### AVAILABLE DATA
=== Begin Enclosure ===

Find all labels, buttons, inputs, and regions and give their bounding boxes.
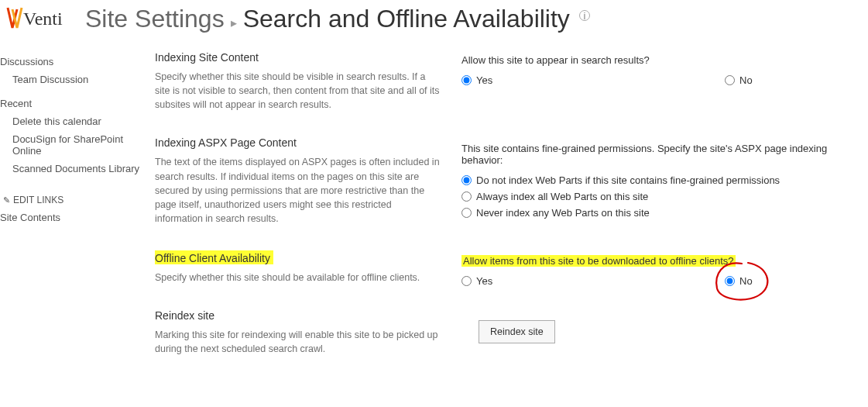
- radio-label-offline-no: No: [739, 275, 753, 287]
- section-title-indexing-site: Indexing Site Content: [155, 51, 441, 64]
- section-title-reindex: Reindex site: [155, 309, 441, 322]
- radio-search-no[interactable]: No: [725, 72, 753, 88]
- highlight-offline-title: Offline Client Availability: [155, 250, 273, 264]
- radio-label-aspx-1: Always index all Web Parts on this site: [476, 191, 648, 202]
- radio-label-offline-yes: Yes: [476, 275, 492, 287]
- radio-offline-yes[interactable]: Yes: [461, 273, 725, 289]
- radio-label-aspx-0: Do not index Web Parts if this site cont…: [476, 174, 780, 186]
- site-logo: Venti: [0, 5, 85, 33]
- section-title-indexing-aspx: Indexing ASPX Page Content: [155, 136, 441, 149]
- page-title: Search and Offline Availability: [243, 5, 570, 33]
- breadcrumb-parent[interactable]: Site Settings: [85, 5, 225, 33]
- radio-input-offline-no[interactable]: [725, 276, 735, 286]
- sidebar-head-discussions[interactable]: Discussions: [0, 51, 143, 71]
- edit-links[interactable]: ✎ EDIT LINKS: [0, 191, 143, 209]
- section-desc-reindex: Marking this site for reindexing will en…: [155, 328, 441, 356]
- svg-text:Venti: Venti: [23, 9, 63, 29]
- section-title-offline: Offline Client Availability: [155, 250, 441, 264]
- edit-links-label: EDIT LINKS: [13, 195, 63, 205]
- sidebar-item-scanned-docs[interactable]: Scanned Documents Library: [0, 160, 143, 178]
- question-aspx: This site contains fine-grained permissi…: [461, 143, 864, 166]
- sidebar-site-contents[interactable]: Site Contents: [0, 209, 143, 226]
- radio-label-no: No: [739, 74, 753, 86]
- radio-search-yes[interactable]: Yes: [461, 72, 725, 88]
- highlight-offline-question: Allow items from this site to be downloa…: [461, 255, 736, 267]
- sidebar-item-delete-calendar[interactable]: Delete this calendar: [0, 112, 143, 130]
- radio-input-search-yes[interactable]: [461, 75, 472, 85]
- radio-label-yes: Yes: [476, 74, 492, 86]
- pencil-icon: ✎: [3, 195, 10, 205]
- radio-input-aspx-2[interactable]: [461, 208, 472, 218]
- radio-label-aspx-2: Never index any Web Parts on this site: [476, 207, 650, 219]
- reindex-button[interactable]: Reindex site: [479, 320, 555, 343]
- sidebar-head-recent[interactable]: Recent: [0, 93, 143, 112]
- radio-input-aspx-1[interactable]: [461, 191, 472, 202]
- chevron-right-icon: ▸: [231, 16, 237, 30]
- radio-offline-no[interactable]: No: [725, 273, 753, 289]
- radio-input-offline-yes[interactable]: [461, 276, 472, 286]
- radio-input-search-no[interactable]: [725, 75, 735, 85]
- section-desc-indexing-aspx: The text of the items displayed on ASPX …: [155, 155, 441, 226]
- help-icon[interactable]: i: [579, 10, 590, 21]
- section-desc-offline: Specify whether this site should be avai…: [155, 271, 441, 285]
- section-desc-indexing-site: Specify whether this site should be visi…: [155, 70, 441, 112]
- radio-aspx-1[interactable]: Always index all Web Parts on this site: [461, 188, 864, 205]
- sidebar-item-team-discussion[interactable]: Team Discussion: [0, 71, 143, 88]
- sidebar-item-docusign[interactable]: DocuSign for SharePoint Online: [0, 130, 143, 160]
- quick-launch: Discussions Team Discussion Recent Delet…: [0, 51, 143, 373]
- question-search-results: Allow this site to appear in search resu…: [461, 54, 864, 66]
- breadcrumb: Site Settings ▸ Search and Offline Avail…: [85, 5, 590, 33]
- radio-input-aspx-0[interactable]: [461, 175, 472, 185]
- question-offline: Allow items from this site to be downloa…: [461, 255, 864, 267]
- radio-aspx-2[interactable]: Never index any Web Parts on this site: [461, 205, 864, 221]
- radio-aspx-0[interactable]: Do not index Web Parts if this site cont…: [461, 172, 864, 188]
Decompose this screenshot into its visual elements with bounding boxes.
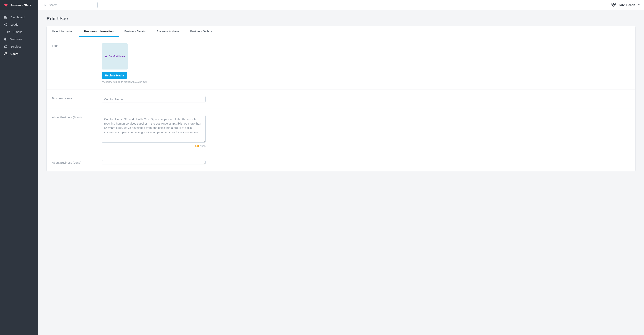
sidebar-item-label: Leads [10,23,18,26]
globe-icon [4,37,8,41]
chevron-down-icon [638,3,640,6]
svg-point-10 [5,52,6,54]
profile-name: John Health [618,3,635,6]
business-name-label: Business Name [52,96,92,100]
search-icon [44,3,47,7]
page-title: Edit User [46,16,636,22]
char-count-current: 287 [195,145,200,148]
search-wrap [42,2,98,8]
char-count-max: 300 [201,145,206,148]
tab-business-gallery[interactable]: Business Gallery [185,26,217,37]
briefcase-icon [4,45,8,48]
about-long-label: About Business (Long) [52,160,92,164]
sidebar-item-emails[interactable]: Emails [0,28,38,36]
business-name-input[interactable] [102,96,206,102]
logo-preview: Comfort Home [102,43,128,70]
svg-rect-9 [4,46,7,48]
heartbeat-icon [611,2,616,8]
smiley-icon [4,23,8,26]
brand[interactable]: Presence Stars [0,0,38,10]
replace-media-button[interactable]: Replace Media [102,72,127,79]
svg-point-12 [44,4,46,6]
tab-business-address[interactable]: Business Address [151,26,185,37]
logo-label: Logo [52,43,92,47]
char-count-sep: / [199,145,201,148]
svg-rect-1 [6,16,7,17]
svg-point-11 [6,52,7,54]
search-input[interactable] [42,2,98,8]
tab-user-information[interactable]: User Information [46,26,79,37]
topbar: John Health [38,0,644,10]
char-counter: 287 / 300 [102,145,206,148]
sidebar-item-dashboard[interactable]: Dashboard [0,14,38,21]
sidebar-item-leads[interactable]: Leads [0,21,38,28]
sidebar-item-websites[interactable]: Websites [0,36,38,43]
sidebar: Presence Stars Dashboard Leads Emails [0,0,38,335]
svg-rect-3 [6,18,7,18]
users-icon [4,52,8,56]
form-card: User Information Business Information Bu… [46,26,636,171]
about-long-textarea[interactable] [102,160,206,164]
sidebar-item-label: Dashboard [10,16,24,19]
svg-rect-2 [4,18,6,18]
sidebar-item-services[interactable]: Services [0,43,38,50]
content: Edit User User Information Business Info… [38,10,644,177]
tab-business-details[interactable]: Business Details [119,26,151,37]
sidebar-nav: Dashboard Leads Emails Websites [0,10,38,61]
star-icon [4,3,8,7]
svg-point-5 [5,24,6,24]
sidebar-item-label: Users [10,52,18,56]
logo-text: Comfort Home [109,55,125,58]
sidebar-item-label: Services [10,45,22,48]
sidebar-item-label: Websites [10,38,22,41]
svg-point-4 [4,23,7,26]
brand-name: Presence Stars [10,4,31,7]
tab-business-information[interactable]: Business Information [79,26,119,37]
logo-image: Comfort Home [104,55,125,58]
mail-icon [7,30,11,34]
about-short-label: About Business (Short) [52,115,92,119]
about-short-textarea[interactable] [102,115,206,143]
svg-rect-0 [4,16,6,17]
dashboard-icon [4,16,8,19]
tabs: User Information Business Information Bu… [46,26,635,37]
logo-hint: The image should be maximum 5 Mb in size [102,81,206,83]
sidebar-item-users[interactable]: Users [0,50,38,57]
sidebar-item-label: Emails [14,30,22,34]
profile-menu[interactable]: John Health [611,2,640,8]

=== End Enclosure ===

### WHAT YOU WILL DO
For each line in the data that holds the word "Always", copy the line.

### SOLVED PROBLEM
- radio-label-aspx-1: Always index all Web Parts on this site: [476, 191, 648, 202]
- radio-aspx-1[interactable]: Always index all Web Parts on this site: [461, 188, 864, 205]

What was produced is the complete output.